After locating the line that contains "thing from the visual", restate it and each later line word for word through the end of the records.

Segment Open

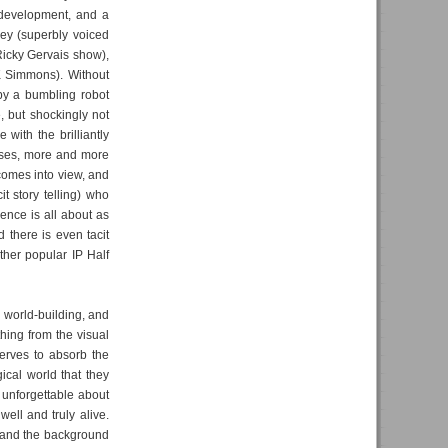
r development, and a
ley (superbly voiced
Ricky Gervais show),
K Simmons). Without
by a bumbling robot
 but shockingly not
with the brilliantly
sses, more and more
s comes into view, and
it story telling) who
ence is all about as
 there is even tacit
ther popular IP Half
d world-building, and
thing from the visual
serves to absorb the
gical world that they
 unforgettable about
ell and truly alive.
, and the background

Segment Closed

SOLUTION:
thing from the visual
serves to absorb the
gical world that they
 unforgettable about
ell and truly alive.
, and the background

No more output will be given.